The function uses the Lucenepdfdocument getdocument function to return a Lucene document directly from a PDF file that contains path, URL, modified, contents, Summary and so on, write them directly to index, and then create a indexsearcher, search the Contents field by line, find the keyword "poi" (note must be lowercase), the program's execution results are shown in Figure 7-6.

Figure 7-6 Running results of the search code


Contact Us

The content source of this page is from Internet, which doesn't represent Alibaba Cloud's opinion; products and services mentioned on that page don't have any relationship with Alibaba Cloud. If the content of the page makes you feel confusing, please write us an email, we will handle the problem within 5 days after receiving your email.

If you find any instances of plagiarism from the community, please send an email to: info-contact@alibabacloud.com and provide relevant evidence.
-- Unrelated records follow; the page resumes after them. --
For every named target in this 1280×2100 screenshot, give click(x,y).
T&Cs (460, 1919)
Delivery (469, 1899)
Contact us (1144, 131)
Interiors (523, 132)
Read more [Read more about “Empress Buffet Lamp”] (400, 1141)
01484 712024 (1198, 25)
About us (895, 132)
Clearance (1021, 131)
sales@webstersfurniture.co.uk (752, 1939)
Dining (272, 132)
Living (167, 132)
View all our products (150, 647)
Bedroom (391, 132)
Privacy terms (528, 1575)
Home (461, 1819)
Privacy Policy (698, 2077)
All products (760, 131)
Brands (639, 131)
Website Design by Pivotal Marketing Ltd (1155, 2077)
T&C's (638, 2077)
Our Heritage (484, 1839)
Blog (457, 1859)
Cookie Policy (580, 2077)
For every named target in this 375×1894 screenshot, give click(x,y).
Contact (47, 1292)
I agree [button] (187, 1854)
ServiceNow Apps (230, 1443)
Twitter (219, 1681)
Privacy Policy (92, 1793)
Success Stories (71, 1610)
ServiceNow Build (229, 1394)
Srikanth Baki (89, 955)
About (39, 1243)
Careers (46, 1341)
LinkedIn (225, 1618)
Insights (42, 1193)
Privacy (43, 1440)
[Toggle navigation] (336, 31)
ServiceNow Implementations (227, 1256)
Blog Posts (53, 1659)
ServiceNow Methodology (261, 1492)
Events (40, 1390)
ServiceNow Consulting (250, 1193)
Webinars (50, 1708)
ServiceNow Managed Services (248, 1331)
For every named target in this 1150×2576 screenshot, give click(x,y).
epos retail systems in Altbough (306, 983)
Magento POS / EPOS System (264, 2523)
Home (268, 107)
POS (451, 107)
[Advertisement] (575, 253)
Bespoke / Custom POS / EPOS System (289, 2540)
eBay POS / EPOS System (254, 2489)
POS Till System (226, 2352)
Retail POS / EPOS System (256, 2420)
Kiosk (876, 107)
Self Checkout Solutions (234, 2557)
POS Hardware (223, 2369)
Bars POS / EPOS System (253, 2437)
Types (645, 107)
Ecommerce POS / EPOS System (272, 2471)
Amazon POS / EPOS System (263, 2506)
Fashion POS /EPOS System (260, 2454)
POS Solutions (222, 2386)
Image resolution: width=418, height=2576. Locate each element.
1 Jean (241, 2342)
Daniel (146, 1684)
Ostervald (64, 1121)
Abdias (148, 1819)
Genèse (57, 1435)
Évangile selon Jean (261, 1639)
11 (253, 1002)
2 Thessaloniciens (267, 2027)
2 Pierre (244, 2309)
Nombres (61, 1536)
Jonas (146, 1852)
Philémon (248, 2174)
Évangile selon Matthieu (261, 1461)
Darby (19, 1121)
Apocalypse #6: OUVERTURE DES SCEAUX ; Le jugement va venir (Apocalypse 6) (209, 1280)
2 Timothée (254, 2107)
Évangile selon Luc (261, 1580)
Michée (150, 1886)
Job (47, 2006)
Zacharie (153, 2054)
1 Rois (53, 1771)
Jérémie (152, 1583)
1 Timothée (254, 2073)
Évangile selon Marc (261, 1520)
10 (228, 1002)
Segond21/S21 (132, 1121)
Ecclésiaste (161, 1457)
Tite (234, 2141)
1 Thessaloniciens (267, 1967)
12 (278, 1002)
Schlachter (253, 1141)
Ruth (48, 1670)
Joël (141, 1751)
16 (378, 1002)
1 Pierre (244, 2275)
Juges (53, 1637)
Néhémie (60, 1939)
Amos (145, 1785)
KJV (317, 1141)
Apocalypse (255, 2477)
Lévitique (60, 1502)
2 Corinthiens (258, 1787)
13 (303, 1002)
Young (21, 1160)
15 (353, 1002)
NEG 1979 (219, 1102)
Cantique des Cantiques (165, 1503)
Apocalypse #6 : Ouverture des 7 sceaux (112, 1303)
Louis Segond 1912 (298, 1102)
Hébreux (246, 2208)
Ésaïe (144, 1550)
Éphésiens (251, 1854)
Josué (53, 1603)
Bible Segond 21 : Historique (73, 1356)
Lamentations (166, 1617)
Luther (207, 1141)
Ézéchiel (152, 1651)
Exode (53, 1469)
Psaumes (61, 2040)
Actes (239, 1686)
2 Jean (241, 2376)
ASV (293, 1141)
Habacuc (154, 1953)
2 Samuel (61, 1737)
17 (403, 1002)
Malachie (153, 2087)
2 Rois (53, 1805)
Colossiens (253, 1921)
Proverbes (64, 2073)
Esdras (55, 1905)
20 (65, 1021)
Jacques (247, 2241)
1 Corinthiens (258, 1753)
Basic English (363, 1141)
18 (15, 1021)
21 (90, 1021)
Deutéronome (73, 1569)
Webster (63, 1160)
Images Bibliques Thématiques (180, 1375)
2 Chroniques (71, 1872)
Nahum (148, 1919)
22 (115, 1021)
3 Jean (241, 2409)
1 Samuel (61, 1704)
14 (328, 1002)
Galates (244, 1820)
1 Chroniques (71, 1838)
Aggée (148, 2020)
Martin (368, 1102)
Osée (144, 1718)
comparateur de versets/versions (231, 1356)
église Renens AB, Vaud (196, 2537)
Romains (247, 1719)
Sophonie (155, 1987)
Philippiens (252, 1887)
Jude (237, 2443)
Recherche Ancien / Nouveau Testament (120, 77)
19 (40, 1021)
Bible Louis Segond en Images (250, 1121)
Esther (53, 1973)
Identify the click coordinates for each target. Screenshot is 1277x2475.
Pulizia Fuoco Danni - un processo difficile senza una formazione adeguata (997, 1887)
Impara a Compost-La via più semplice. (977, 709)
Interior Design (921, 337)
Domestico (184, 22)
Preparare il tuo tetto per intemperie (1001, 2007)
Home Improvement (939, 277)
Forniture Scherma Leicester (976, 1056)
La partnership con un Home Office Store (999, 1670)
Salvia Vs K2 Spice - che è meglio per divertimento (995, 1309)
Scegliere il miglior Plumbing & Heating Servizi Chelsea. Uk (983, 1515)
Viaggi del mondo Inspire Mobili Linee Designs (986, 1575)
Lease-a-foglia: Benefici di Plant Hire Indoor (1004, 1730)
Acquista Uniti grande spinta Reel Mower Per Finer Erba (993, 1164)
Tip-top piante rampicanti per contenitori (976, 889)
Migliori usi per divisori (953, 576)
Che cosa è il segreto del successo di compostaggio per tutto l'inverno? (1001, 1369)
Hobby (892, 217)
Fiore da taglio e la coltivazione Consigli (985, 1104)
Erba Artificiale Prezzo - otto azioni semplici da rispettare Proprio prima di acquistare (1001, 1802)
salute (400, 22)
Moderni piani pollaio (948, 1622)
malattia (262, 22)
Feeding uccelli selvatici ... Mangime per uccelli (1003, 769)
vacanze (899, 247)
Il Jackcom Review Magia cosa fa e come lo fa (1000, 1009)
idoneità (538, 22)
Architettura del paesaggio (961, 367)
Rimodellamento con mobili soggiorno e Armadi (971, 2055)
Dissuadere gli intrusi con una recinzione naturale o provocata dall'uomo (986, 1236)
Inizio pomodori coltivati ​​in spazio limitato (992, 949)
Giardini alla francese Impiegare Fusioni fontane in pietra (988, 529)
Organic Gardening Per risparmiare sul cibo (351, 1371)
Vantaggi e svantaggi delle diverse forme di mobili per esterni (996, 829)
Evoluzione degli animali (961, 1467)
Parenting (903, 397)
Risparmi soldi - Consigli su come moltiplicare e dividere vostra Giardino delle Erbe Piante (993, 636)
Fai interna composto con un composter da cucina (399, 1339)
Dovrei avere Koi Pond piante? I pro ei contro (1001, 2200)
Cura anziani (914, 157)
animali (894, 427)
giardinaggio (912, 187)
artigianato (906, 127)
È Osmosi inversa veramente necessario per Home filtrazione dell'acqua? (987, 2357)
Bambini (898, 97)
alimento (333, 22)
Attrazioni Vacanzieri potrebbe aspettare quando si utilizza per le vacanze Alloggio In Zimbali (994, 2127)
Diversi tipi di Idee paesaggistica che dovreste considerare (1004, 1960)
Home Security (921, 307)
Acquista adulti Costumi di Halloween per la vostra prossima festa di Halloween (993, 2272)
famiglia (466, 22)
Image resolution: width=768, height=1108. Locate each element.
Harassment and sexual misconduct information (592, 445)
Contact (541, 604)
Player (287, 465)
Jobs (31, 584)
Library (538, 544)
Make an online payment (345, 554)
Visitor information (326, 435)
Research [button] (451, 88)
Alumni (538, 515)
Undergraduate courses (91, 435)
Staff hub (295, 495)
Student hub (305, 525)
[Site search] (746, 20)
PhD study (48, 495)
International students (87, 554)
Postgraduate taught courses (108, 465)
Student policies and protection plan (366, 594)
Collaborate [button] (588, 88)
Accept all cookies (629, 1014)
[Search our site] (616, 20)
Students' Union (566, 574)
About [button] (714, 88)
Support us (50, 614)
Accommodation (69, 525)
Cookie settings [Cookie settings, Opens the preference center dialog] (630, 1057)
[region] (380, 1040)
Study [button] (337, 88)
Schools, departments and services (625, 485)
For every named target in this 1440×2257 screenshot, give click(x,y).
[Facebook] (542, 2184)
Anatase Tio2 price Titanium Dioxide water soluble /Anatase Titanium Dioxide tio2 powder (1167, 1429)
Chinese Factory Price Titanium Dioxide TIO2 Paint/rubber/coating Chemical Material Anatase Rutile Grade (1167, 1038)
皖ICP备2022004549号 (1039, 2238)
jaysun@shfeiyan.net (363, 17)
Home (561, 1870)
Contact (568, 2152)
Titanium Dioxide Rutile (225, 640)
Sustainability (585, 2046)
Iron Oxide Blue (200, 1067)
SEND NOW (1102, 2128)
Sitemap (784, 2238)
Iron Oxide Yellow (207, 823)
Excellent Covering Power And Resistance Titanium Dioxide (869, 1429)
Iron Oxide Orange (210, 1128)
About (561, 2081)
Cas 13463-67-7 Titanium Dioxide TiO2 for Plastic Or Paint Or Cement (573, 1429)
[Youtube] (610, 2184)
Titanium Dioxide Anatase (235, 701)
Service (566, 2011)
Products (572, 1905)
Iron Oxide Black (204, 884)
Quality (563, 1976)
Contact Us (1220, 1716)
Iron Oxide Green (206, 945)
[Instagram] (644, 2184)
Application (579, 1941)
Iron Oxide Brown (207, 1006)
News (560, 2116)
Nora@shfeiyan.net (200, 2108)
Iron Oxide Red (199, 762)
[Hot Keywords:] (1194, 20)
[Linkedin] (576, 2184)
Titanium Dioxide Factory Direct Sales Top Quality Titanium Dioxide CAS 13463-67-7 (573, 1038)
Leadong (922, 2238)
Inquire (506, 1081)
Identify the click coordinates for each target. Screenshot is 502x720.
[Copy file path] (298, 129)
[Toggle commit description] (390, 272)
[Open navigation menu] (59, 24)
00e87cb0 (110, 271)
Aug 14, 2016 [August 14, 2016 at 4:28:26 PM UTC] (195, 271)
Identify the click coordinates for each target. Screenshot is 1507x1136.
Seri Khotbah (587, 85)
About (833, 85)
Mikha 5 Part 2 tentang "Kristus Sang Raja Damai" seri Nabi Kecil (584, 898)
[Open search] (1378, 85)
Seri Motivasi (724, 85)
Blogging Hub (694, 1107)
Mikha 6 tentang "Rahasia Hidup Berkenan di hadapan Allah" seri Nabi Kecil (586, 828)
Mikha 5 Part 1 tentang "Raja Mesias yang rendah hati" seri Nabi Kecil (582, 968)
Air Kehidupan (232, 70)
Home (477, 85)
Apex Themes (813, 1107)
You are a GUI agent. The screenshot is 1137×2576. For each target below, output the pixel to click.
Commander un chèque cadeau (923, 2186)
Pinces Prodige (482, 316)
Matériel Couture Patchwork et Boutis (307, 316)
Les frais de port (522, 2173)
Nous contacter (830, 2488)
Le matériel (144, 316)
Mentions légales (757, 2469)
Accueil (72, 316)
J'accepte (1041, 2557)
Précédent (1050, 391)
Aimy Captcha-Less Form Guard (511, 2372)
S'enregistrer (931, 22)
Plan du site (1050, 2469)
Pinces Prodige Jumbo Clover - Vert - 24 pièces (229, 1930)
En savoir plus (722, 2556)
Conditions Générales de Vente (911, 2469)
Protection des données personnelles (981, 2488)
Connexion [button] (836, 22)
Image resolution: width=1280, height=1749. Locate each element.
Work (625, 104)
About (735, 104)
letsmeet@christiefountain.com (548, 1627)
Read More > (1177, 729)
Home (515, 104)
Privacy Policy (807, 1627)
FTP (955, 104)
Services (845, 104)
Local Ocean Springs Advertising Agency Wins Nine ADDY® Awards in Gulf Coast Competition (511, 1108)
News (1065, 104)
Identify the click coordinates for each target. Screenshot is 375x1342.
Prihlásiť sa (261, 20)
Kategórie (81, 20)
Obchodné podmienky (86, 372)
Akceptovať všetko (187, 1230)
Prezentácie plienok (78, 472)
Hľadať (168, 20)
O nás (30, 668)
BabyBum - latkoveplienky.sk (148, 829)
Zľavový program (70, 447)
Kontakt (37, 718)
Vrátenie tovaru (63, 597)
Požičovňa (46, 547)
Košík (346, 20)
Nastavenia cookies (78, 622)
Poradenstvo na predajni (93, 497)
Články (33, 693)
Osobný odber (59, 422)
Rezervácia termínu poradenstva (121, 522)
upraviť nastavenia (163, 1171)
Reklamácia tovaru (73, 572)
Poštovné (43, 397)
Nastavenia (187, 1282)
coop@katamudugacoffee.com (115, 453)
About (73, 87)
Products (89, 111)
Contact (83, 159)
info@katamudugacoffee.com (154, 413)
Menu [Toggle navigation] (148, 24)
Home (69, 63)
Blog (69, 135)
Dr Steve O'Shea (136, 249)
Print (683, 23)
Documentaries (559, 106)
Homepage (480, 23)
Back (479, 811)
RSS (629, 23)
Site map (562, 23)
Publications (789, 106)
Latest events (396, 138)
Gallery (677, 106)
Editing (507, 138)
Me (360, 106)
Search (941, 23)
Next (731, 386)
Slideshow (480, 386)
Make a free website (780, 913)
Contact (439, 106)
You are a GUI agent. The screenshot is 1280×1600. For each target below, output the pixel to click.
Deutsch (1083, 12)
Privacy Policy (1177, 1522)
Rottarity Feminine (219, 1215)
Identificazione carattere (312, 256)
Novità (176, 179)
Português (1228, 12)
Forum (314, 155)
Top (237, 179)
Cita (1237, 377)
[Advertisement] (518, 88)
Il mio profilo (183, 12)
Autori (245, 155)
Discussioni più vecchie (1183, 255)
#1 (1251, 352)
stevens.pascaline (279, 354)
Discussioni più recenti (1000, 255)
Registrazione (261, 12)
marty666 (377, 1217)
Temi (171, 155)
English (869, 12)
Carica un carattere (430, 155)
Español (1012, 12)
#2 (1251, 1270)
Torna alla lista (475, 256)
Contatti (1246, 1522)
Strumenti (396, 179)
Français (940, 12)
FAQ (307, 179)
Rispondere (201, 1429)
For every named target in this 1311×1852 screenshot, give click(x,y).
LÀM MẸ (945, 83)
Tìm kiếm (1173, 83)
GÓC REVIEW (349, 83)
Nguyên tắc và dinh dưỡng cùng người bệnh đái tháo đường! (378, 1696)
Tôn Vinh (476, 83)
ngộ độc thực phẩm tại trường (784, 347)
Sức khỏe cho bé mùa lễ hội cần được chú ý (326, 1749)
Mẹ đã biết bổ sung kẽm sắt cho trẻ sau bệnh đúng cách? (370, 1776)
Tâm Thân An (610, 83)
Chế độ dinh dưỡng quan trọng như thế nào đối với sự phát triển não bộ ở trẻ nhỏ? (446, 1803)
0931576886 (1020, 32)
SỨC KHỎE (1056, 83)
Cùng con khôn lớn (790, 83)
A staff member will contact you within 5 working days.

A Free Trial That Lets You Build Big!

Start building with 50+ products and up to 12 months usage for Elastic Compute Service

  • Sales Support

    1 on 1 presale consultation

  • After-Sales Support

    24/7 Technical Support 6 Free Tickets per Quarter Faster Response

  • Alibaba Cloud offers highly flexible support services tailored to meet your exact needs.